Revelan que Rasputín fue un espía alemán

LA VANGUARDIA . ESPECIAL PARA CLARIN
Toda mi vida no ha sido más que una enfermedad". Este lamento de Rasputín, consciente de su patológica personalidad, sintetiza el carácter de este monje analfabeto que ejerció una poderosa influencia sobre los zares de Rusia.

El cine, la música, la televisión y la literatura han cantado sus proezas —sexuales y políticas—, pero el libro "Rasputín. El diario secreto", que acaba de publicarse en España, reproduce el diario íntimo que dictó a su secretaria, probablemente entre 1914 y 1916, y en el que reconoce haber cobrado dinero de Alemania durante la Primera Guerra Mundial, así como haber negociado la paz con este país a espaldas del zar Nicolás II.

Los autores del libro, padre e hijo, son el psicólogo Alexandr y el historiador Daniil Kotsiubinski. Ambos han buceado en el Archivo Estatal de la Federación Rusa, en busca de testimonios de primera mano sobre alguien al que el imaginario colectivo asocia a la ambición de poder sin freno. En una primera parte, ofrecen un estudio sobre el personaje, y en la segunda transcriben las impresiones fragmentarias del propio Rasputín sobre su vida.

Se trata de un diario que en el año 2000, en vísperas de la canonización de Nicolás II por la Iglesia Ortodoxa Rusa, fue calificado de "falsificación" por lo "indecente y repugnante" de algunos de sus pasajes, pero que hoy ha vuelto a ser considerado auténtico por diversos historiadores.

La causa principal de que Grigori Yefímovich Rasputín (1869-1916) tuviera gran influencia en el zar Nicolás II, no fue otra que su capacidad para detener las hemorragias del zarevich, el único hijo varón de la pareja reinante, que padecía hemofilia. Rasputín era un místico, famoso por sus prodigios curativos, que fue llamado a palacio en 1905, por consejo de una amiga de la zarina Alejandra, y que, al parecer, utilizó sus conocimientos de hipnosis para sanar al joven.

Aunque el volumen parece desmontar el mito de la potencia sexual de Rasputín, la realidad es que tal leyenda sigue viva a pesar de las evidencias.

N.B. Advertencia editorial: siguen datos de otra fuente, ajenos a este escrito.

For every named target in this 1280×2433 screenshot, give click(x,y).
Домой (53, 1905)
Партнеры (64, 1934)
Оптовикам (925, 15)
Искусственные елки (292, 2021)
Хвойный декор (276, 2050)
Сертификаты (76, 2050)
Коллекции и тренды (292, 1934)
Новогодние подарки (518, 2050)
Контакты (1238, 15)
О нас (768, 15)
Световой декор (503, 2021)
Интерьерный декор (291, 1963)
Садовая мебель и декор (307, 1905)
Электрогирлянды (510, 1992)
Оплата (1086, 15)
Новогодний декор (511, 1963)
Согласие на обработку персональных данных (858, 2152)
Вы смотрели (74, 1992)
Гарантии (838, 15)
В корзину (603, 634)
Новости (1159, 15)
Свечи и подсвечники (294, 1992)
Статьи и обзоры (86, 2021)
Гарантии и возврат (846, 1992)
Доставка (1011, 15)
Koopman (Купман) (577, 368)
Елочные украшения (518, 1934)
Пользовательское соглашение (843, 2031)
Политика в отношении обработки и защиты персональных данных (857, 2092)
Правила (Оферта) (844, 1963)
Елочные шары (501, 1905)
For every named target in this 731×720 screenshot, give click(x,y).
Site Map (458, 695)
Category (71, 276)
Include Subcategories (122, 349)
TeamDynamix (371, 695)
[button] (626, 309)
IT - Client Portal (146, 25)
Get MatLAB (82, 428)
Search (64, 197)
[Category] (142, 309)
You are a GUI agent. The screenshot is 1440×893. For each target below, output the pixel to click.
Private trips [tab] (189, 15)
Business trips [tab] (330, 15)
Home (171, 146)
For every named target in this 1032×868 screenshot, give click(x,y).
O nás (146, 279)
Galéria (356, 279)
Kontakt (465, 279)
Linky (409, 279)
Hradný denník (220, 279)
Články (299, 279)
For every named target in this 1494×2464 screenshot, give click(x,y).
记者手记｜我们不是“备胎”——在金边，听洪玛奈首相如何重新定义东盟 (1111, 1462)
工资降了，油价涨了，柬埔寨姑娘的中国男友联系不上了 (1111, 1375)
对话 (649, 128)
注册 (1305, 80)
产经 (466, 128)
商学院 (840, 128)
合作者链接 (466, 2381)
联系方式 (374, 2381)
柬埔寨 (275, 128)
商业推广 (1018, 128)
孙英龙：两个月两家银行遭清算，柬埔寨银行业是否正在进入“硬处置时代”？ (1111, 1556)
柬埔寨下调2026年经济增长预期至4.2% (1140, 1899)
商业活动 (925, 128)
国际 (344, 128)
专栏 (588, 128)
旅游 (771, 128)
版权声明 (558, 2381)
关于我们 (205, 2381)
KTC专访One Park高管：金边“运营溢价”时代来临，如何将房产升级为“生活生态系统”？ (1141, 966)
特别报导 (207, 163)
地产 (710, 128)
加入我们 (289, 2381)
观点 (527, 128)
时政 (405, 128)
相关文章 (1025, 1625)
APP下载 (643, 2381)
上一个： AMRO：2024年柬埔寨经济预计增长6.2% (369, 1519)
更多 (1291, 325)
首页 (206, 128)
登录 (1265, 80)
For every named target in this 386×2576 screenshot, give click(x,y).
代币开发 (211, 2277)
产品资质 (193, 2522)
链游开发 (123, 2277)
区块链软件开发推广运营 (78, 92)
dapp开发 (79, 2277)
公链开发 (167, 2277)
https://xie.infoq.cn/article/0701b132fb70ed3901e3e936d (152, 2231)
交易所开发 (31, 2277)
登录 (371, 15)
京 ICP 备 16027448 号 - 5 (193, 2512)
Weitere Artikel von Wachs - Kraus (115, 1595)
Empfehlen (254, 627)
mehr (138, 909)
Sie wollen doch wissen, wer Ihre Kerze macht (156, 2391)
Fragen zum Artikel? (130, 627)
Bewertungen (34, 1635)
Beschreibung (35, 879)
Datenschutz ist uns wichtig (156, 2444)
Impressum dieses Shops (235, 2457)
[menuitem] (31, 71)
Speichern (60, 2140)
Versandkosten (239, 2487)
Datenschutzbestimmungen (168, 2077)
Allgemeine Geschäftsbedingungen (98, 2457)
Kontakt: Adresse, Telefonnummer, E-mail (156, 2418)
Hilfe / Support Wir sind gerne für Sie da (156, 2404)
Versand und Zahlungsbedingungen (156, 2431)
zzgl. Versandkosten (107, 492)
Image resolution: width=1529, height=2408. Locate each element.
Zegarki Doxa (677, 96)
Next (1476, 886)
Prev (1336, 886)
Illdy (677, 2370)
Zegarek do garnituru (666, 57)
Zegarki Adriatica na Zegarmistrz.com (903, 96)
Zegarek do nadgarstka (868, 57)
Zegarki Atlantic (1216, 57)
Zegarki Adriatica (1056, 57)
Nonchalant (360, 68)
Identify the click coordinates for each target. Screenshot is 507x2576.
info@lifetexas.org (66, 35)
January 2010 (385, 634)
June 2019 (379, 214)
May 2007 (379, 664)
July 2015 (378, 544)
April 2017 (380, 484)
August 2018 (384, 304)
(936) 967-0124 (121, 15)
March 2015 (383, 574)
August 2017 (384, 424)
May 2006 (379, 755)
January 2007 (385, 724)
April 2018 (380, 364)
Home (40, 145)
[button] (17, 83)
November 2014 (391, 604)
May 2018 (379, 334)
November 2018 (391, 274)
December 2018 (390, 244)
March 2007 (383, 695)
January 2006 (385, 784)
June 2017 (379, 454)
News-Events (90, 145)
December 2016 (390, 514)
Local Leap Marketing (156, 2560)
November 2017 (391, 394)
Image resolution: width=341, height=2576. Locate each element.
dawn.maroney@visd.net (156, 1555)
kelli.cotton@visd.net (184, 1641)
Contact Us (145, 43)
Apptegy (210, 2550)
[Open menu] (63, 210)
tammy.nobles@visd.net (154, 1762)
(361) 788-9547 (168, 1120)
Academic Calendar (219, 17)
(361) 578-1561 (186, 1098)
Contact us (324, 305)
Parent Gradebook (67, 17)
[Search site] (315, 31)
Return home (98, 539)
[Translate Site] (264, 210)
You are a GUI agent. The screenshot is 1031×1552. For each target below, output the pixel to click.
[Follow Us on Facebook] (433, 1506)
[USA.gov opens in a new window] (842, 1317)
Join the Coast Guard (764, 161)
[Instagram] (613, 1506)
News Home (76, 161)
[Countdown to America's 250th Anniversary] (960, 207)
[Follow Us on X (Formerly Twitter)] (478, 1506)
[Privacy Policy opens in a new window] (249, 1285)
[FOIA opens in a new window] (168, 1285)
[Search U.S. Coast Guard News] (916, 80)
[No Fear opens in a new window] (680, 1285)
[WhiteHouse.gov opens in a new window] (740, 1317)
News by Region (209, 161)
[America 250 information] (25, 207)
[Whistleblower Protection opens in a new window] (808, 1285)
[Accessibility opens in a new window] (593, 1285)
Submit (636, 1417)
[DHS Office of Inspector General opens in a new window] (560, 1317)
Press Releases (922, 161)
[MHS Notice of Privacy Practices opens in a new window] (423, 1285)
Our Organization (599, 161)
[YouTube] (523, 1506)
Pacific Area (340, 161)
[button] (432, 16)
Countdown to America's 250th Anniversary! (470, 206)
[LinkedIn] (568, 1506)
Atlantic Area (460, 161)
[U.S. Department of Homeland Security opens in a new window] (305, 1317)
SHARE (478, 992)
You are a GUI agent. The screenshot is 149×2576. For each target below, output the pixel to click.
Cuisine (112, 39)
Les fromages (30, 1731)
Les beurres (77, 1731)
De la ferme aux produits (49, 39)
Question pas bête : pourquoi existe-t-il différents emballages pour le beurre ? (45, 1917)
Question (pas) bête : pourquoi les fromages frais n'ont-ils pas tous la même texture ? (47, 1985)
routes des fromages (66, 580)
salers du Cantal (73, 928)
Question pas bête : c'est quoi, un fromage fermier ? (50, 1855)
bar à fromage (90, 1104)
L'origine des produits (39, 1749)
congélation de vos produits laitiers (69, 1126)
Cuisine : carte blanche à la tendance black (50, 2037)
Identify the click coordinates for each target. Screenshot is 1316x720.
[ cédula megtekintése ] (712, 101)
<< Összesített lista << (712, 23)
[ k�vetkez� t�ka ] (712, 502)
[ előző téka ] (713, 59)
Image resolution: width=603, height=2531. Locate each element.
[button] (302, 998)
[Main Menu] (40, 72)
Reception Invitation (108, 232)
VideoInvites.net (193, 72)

El año pasado, por ejemplo, abrió sus puertas el Museo de la Erótica de San Petersburgo, donde se exhibe el pene preservado de Rasputín como una gran reliquia. Cuando fue asesinado en esa ciudad en 1916, por orden del príncipe Félix Yusupov (de quien, curiosamente, se enamoró, según dice el diario) y del primo del zar, el gran duque Dmitri Pavolvitch Romanov, el cadáver fue castrado.

Los Kotsiubinski arrojan ahora luz sobre las auténticas causas del asesinato, que habrían sido su firme oposición a la guerra y su reivindicación de que los judíos tuvieran los mismos derechos que el resto de los súbditos rusos.